GAROTA DE SORTE
Minu caminhava silenciosamente pelas ruas que se estendiam até ela, sem saber ao certo para onde estava indo. Os seus pés, meio que involuntariamente, continuavam a andar e andar e só pararam de fazê-lo quando finalmente começaram a doer. Avistou uma pracinha ao longe, abandonada pela escuridão da noite. Sentou-se num balanço já velho e enferrujado que tinha ali e, movendo-se sobre o brinquedo, começou a sentir a leve brisa tocar suavemente o seu rosto.
Não é muito difícil ver porque
você está do jeito que está.
Não é preciso ser um gênio
pra perceber que às vezes a vida é difícil.
Era noite de ano novo e ela estava ali, solitária, tendo apenas a luz da lua como sua companheira. Porém, além da solidão, havia também uma tristeza a qual nunca havia sentido e mesmo depois de tanto tempo, as lágrimas ainda insistiam em cair. Nunca havia imaginado que a simples ação de se apaixonar por alguém pudesse causar tanta dor. E era exatamente por causa daquela dor que estava ali sozinha.
Para comemorar a data, Saori Kido tinha convidado os amigos para festejar em sua casa. Não que ela fosse sua amiga ou coisa do tipo, mas acabou indo pela insistência de Eire. Sabia perfeitamente que não deveria ir, pois acabaria por ver coisas desagradáveis mas no fim, acabou cedendo aos apelos de sua amiga. E foi aí que tudo começou. Ver a felicidade de todos os casais, especialmente a do casal anfitrião, fez com que ela se sentisse meio angustiada naquele lugar.
- É, Minu, de fato, você não é uma garota de sorte... - ela murmurou para si mesma, secando o rosto com as mãos.

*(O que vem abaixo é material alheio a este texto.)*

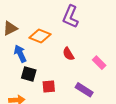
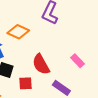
red semicircle: (68, 54) -> (41, 64), moved, size x1.5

Ver o modo como Seiya olhava para ela, desejando seu carinho e a sua atenção, fez com o que seu coração se partisse em mil pedaços. Não aguentando mais ficar ali, levantou-se de fininho e saiu pela porta dos fundos sem que ninguém percebesse... e agora estava ali, sozinha, apenas observando os rostos felizes das pessoas que passavam pelas ruas movimentadas.
Vai levar tempo,
mas você tem que esperar.
Você vai ficar bem,
mas no meio tempo...
Milhares de pensamentos invadiam a sua cabeça quando ele se aproximou daquele lugar escuro em que ela se encontrava. Vinha seguindo a garota desde que ela tinha "fugido" da mansão Kido. Tinha medo de que ela fizesse qualquer besteira... quer dizer, o mundo estava cheio de pessoas malucas que faziam qualquer loucura por "amor", e quem sabe, ela poderia ser uma dessas pessoas. Suicida ou não, o fato é que ela estava ali, bem, ou pelo menos segura. Se quisesse ter feito algo de mau, já teria feito. Além do mais, mesmo que ela não tivesse realmente essa intenção, já era tarde e ficar na rua aquela hora poderia ser perigoso.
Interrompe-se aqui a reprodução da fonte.